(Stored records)

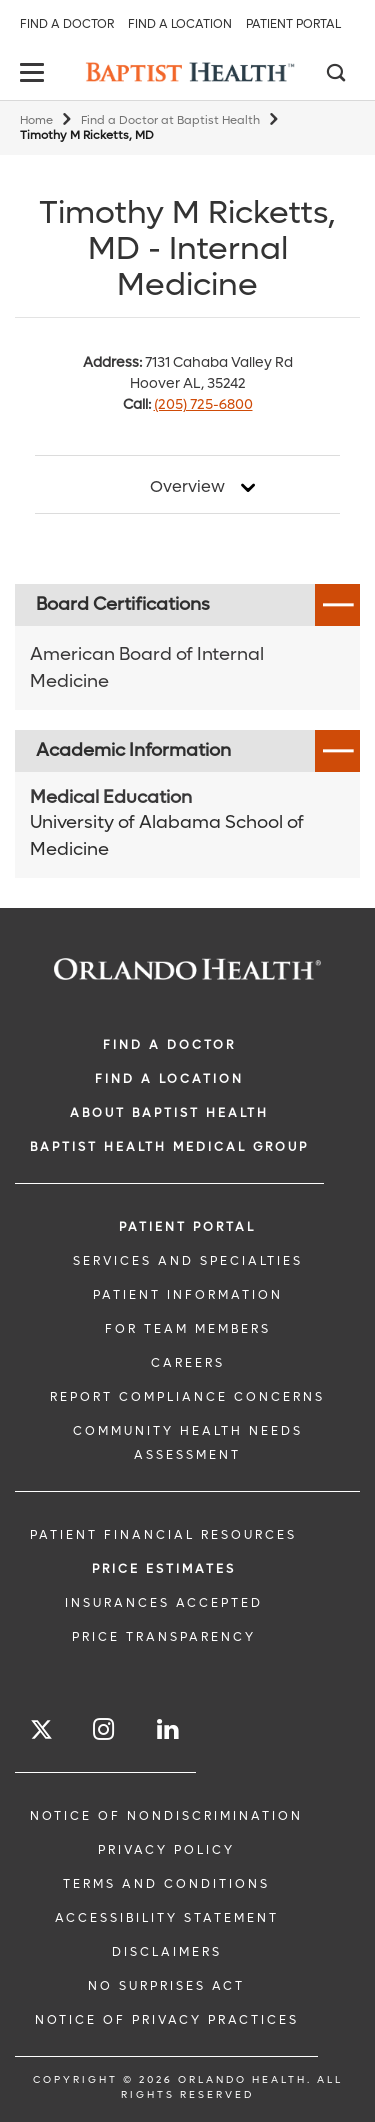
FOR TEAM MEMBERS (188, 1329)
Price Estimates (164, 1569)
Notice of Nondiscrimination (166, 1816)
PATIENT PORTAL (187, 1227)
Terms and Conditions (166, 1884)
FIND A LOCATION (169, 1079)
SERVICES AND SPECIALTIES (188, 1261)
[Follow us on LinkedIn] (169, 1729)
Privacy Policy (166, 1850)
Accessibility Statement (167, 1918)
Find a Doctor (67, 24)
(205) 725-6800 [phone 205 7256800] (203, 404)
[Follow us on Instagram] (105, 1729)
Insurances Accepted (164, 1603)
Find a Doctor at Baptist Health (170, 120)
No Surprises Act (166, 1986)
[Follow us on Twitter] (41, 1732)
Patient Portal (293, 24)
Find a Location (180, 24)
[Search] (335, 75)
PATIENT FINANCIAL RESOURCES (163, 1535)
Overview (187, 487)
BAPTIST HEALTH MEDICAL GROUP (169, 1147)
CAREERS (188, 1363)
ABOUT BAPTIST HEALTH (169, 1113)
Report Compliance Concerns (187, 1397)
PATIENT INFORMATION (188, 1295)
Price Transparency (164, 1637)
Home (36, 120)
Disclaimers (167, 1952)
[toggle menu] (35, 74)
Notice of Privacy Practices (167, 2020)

**Task directions**. All that is needed is the line containing "ABOUT BAPTIST HEALTH (169, 1113)" and each line after it to the end of the data above, set down exactly.

**Reply to the exercise**.
ABOUT BAPTIST HEALTH (169, 1113)
Report Compliance Concerns (187, 1397)
PATIENT INFORMATION (188, 1295)
Price Transparency (164, 1637)
Home (36, 120)
Disclaimers (167, 1952)
[toggle menu] (35, 74)
Notice of Privacy Practices (167, 2020)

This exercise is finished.